Paediatric TB care riddled with uncertainty, study says
Uncertainty weighs heavily on managing tuberculosis (TB) infection in children, with multi-level factors influencing the decision-making regarding testing and treatment.
When it comes to screening for TB, the provider, health system, and diagnostic test come into play, according to the results of an umbrella analysis that included 24 systematic reviews. [ESPID 2023, abstract PV0732]
Poor provider TB knowledge, as well as the lack of diagnostic, infrastructural, and administrative resources are the major barriers, said one of the authors of the umbrella analysis Dr Francesca Wanda Basile, a paediatrician specializing in infectious diseases and a postdoctoral fellow at the University of Oxford, UK, who spoke at ESPID 2023.
Additionally, some healthcare workers harbour a fear of acquiring TB through respiratory sampling. It also does not help that certain specimen collection techniques, such as gastric aspirate, are complex and invasive. All these can prevent children from getting tested, according to Basile.
Meanwhile, uncertainties about treatment have been attributed to previous TB infection, unknown TB exposure, the healthcare providers’ high confidence in negative test results (irrespective of true negative predictive value), and fear of TB drugs’ side effects.
“Provider and health system factors, in addition to patient and diagnostic test factors, should be addressed to optimize testing and treatment decision-making,” according to Basile.
An advanced professional qualification and confidence in tests can facilitate testing for paediatric TB, she said. Important diagnostic test characteristics such as automation, nonsputum-based assays, and quick turnaround times have been also found to increase testing uptake.
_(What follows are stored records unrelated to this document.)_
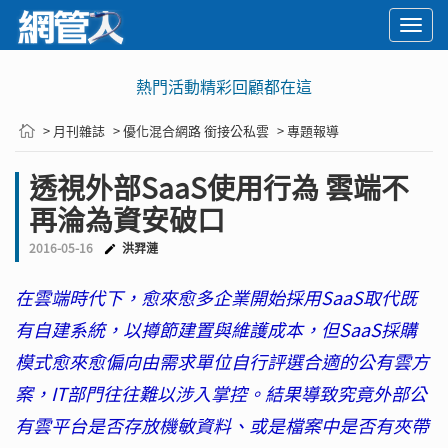
Togg
navi
熱門活動精彩回顧都在這
> 月刊雜誌
> 優化混合網路 銜接公私雲
> 專題報導
透視外部SaaS使用行為 雲端不
再淪為資安破口
2016-05-16
洪羿漣
在雲端時代下，愈來愈多企業開始採用SaaS取代既
有自建系統，以撙節建置與維護成本，但SaaS採購
模式愈來愈偏向由需求單位自行評選合適的公有雲方
案，IT部門往往難以涉入掌控。結果導致究竟外部公
有雲平台是否存放機敏資料、或是檔案中是否有夾帶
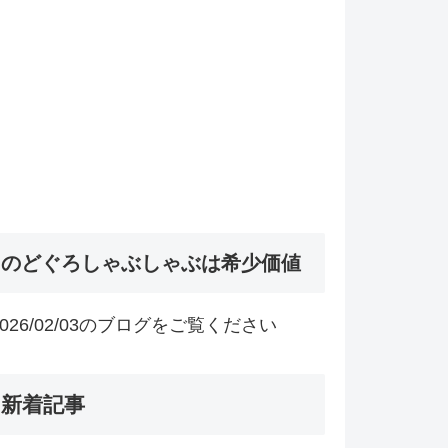
のどぐろしゃぶしゃぶは希少価値
2026/02/03のブログをご覧ください
新着記事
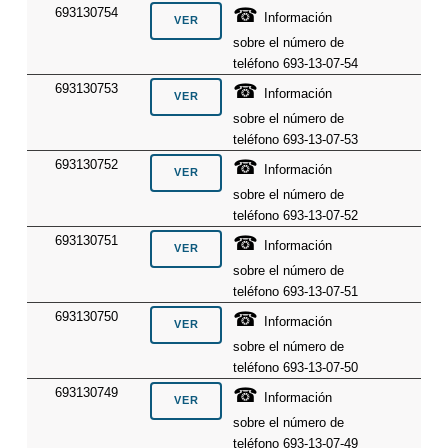
☎
693130754
Información
sobre el número de
teléfono 693-13-07-54
☎
693130753
Información
sobre el número de
teléfono 693-13-07-53
☎
693130752
Información
sobre el número de
teléfono 693-13-07-52
☎
693130751
Información
sobre el número de
teléfono 693-13-07-51
☎
693130750
Información
sobre el número de
teléfono 693-13-07-50
☎
693130749
Información
sobre el número de
teléfono 693-13-07-49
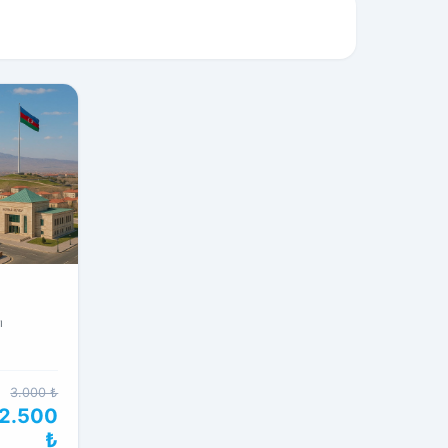
ı
3.000 ₺
2.500
₺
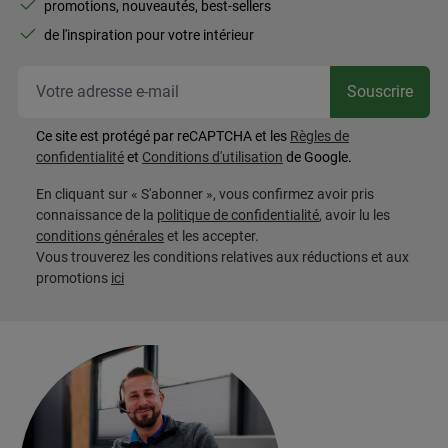
promotions, nouveautés, best-sellers
de l'inspiration pour votre intérieur
Vot
Souscrire
Ce site est protégé par reCAPTCHA et les
Règles de
confidentialité
et
Conditions d'utilisation
de Google.
En cliquant sur « S'abonner », vous confirmez avoir pris
connaissance de la
politique de confidentialité
, avoir lu les
conditions générales
et les accepter.
Vous trouverez les conditions relatives aux réductions et aux
promotions
ici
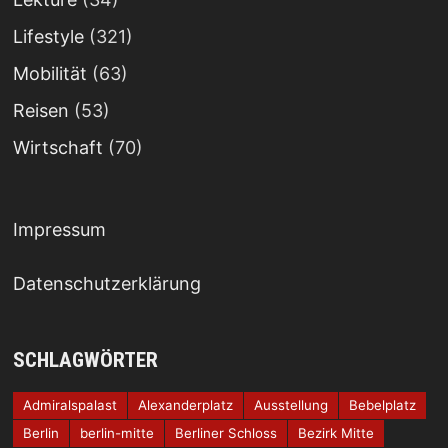
Lifestyle
(321)
Mobilität
(63)
Reisen
(53)
Wirtschaft
(70)
Impressum
Datenschutzerklärung
SCHLAGWÖRTER
Admiralspalast
Alexanderplatz
Ausstellung
Bebelplatz
Berlin
berlin-mitte
Berliner Schloss
Bezirk Mitte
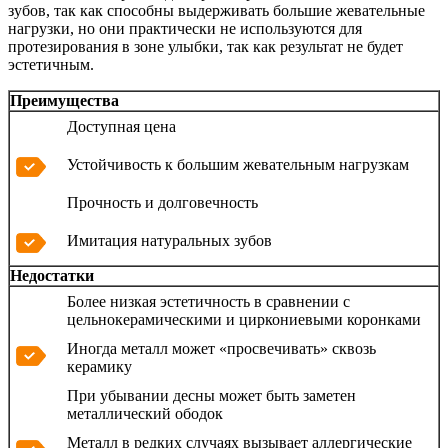
зубов, так как способны выдерживать большие жевательные
нагрузки, но они практически не используются для
протезирования в зоне улыбки, так как результат не будет
эстетичным.
Преимущества
Доступная цена
Устойчивость к большим жевательным нагрузкам
Прочность и долговечность
Имитация натуральных зубов
Недостатки
Более низкая эстетичность в сравнении с
цельнокерамическими и циркониевыми коронками
Иногда металл может «просвечивать» сквозь
керамику
При убывании десны может быть заметен
металлический ободок
Металл в редких случаях вызывает аллергические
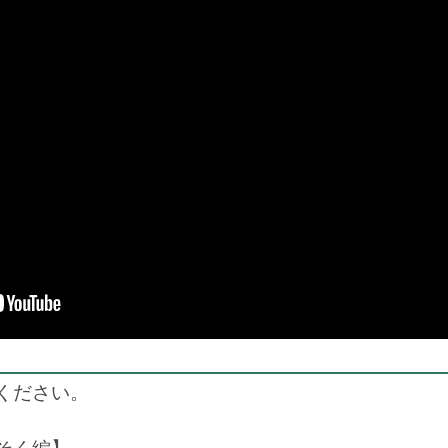
ください。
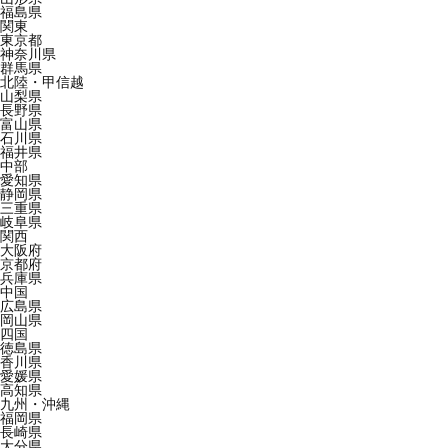
福島県
関東
東京都
神奈川県
群馬県
北陸・甲信越
山梨県
長野県
富山県
石川県
福井県
中部
愛知県
静岡県
三重県
岐阜県
関西
大阪府
京都府
兵庫県
中国
広島県
岡山県
四国
徳島県
香川県
愛媛県
高知県
九州・沖縄
福岡県
長崎県
大分県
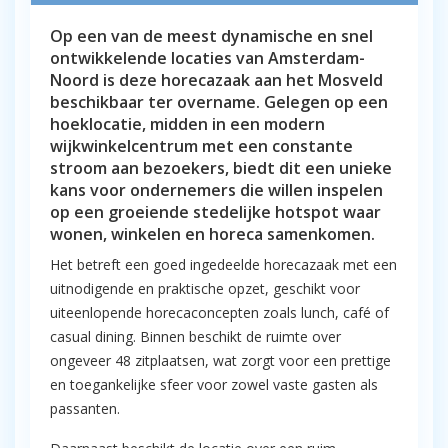
Op een van de meest dynamische en snel
ontwikkelende locaties van Amsterdam-
Noord is deze horecazaak aan het Mosveld
beschikbaar ter overname. Gelegen op een
hoeklocatie, midden in een modern
wijkwinkelcentrum met een constante
stroom aan bezoekers, biedt dit een unieke
kans voor ondernemers die willen inspelen
op een groeiende stedelijke hotspot waar
wonen, winkelen en horeca samenkomen.
Het betreft een goed ingedeelde horecazaak met een
uitnodigende en praktische opzet, geschikt voor
uiteenlopende horecaconcepten zoals lunch, café of
casual dining. Binnen beschikt de ruimte over
ongeveer 48 zitplaatsen, wat zorgt voor een prettige
en toegankelijke sfeer voor zowel vaste gasten als
passanten.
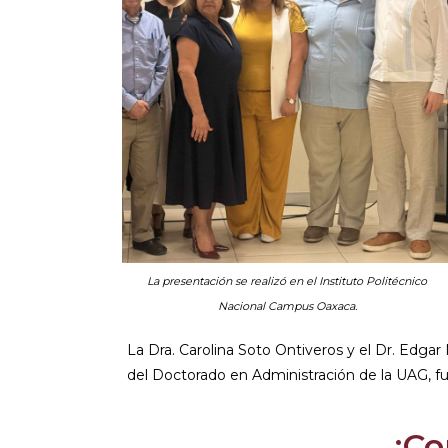
La presentación se realizó en el Instituto Politécnico
Nacional Campus Oaxaca.
La Dra. Carolina Soto Ontiveros y el Dr. Edg
del Doctorado en Administración de la UAG, f
¡Co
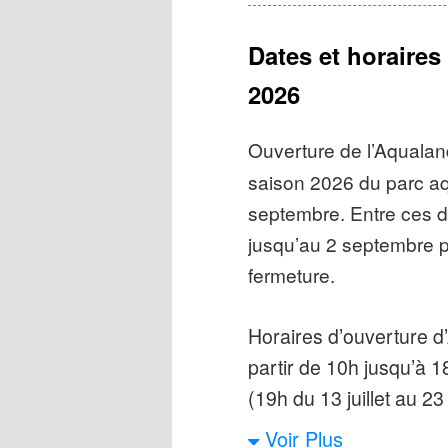
et différentes piscines
Dates et horaires
Nombre d’attra
2026
propose 19 attrac
« sensations », 
Ouverture de l’Aqualan
À ne pas manq
saison 2026 du parc aq
meilleurs tobogg
septembre. Entre ces de
que le toboggan 
jusqu’au 2 septembre p
meilleur tobogg
fermeture.
aux baigneurs le
Horaires d’ouverture d’
tube qui débouch
partir de 10h jusqu’à 1
sur une pente fo
(19h du 13 juillet au 23
évoquant une pea
glissades remarq
Voir Plus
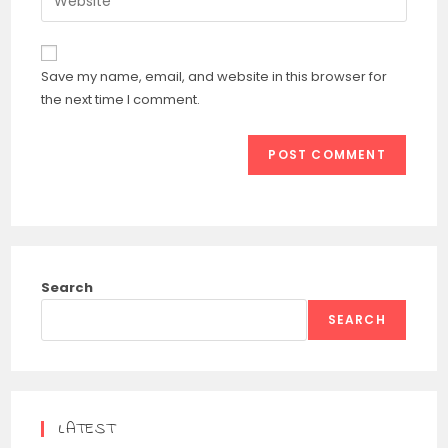
address
your
comment
to
website
comment
URL
Save my name, email, and website in this browser for
(optional)
the next time I comment.
Search
SEARCH
LATEST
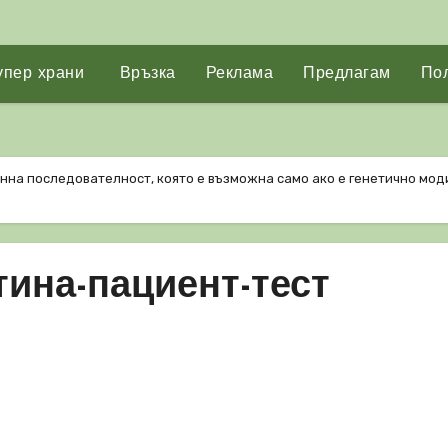
упер храни
Връзка
Реклама
Предлагам
Пол
нна последователност, която е възможна само ако е генетично мо
тина-пациент-тест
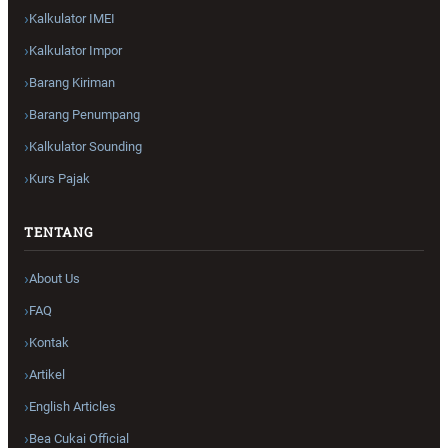
Kalkulator IMEI
Kalkulator Impor
Barang Kiriman
Barang Penumpang
Kalkulator Sounding
Kurs Pajak
TENTANG
About Us
FAQ
Kontak
Artikel
English Articles
Bea Cukai Official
On the other hand, young age, severe sickness, and test inaccessibility have been reported to aid decisions regarding initiation of empiric TB treatment.
“Pragmatic trials at the point-of-care are needed to ensure that provider characteristics and the operating context are considered early during the development of diagnostic tests and decision algorithms,” Basile said.
Unfavourable outcomes despite TB vaccine
Underreporting, underdiagnosis, and inadequate treatment of TB in children can be an important contributor to the burden of childhood TB, as reported in a separate study.
In countries that practice universal Bacille Calmette-Guérin (BCG) vaccination, unfavourable outcomes including death persist among younger children with TB and those with HIV coinfection, according to lead investigator Dr Joana Valente Dias from Hospital Beatriz Ângelo in Loures, Portugal.
Epidemiological data from 35 studies conducted across 24 countries showed that among children with TB, 19.52 percent (95 percent confidence interval [CI], 14.44–25.84) experienced unfavourable outcomes, with a pooled case fatality ratio of 6.06 percent (95 percent CI, 4.34–8.40). Notably, younger children (0–4 years) were more likely to die than their older peers (6.56 percent, 95 percent CI, 4.91–8.71 and 4.61 percent, 95 percent CI, 3.06–6.90). [ESPID 2023, abstract PD0049]
Mortality was even higher for children with HIV coinfection (pooled prevalence, 21.30 percent (95 percent CI, 11.89–35.17), Dias noted.
The case fatality ratio for TB was 15.09 percent (95 percent CI, 7.86–27.02) among HIV-positive children as opposed to 4.16 percent (95 percent CI, 2.00–8.44) among those who were HIV-negative.
Finally, the overall proportion of multidrug-resistant TB was 8.14 percent (95 percent CI, 4.64–13.90).
“Although limited by heterogeneity, our findings [highlight the need for] global efforts to close remaining gaps, such as underreporting, underdiagnosis and, inadequate treatment … if we aim to effectively tackle the burden of childhood TB,” Dias concluded.